Personalising Learning
23 AI Speak: How Youtube Learns You, part 2
The Process
Across Google, deep neural networks are now being used for machine learning2. Based on the video model, Youtube’s neural network takes videos similar to the ones already watched by the user. Then it tries to predict the watch time of each new video for a given user model, and ranks them based on the prediction. The idea is then to show the 10 to 20 videos (depending on the device) with top rankings.
The process is similar to the machine learning model we studied earlier. First, the machine takes features from user and video models given by the programmer. It learns from training data what weight to give each feature to predict watch-time correctly. And then, once tested and found to be working, it can start predicting and recommending.
Training
During training, millions of both positive and negative examples are given to the system. A positive example is when a user clicked on a video and watched for a certain time. A negative example is when the user did not click on the video or did not watch for long2.
The network takes in the user features and video features discussed under the models section of How Youtube Learns You Part 1. It adjusts the importance given to each input feature by checking whether it predicted correctly the watch time for a given video and user.

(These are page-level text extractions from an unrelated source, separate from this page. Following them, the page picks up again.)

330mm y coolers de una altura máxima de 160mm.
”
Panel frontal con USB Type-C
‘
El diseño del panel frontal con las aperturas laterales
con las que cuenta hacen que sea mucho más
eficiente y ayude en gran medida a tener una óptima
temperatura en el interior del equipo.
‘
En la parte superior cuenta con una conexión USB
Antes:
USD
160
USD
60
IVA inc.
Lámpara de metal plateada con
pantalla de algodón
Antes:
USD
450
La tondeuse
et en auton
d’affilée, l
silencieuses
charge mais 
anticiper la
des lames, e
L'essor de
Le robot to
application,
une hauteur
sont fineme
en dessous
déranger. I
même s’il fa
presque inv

There are approximately one billion parameters (weight of each feature) to be learned on hundreds of billions of examples2. The network might also learn to disregard certain features and will give it zero importance. Thus, the embedding, or the model the algorithm creates, can be very different from that envisioned by the developers.
Testing
Once the network has been trained, it is tested on already available data and adjusted. Apart from accuracy of prediction, the output of the system has to be tuned by the programmer, based on several value judgements. Showing videos that are too similar to already watched videos will not be very engaging. What does it really mean for a recommendation to be good? How many similar videos to show and how much diversity to introduce – both with respect to the other videos and with respect to the user history. How many of the user’s interests to cover? What type of recommendations lead to immediate satisfaction and which lead to long-term use1,3? These are all important questions to consider.

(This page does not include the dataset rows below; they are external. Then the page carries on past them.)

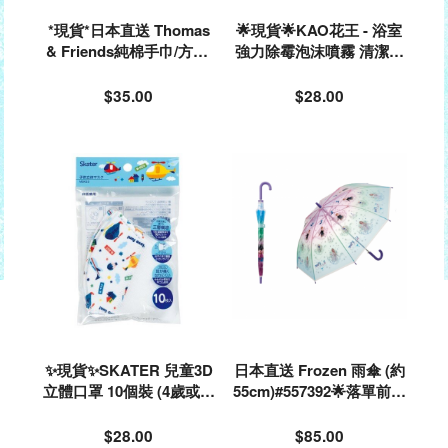
*現貨*日本直送 Thomas
🌟現貨🌟KAO花王 - 浴室
& Friends純棉手巾/方巾/
強力除霉泡沫噴霧 清潔劑
返學手巾 (一組3條)#0284
400ml#222824
68
$35.00
$28.00
✨現貨✨SKATER 兒童3D
日本直送 Frozen 雨傘 (約
立體口罩 10個裝 (4歲或以
55cm)#557392🌟落單前請
上) - HELICOPTER #5441
先PM查詢存貨量🙏🏻🥰🥰
63
$28.00
$85.00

After this testing, real-time evaluation of the recommendations is done. The total watch time per set of predicted videos is measured2. The longer a user spends watching the recommended set of videos, the more successful the model is considered to be. Note that just looking at how many videos were clicked is not sufficient grounds for evaluation. Youtube evaluates its recommenders based on how many recommended videos were watched for a substantial portion of the video, session length, time until first long watch and the fraction of logged-in users with recommendations1.
The interface
We will now explore how the recommendations are presented to the viewer. How many videos should be shown? Should the best recommendations be presented all at once, or should some be saved for later3? How should thumbnails and video titles be displayed? What other information should be shown? What settings can the user control1? Answers to these questions determine how Youtube manages to keep two billion users hooked.
1 Davidson, J., Liebald, B., Liu, J., Nandy, P., Vleet, T., The Youtube Video Recommendation System, Proceedings of the 4th ACM Conference on Recommender Systems, Barcelona, 2010.
2 Covington, P., Adams, J., Sargin, E., Deep neural networks for Youtube Recommendations, Proceedings of the 10th ACM Conference on Recommender Systems, ACM, New York, 2016.
3 Konstan, J., Terveen, L., Human-centered recommender systems: Origins, advances, challenges, and opportunities, AI Magazine, 42(3), 31-42, 2021.
4 Spinelli, L., and Crovella, M., How YouTube Leads Privacy-Seeking Users Away from Reliable Information, In Adjunct Publication of the 28th ACM Conference on User Modeling, Adaptation and Personalization (UMAP ’20 Adjunct), Association for Computing Machinery, New York, 244–251, 2020.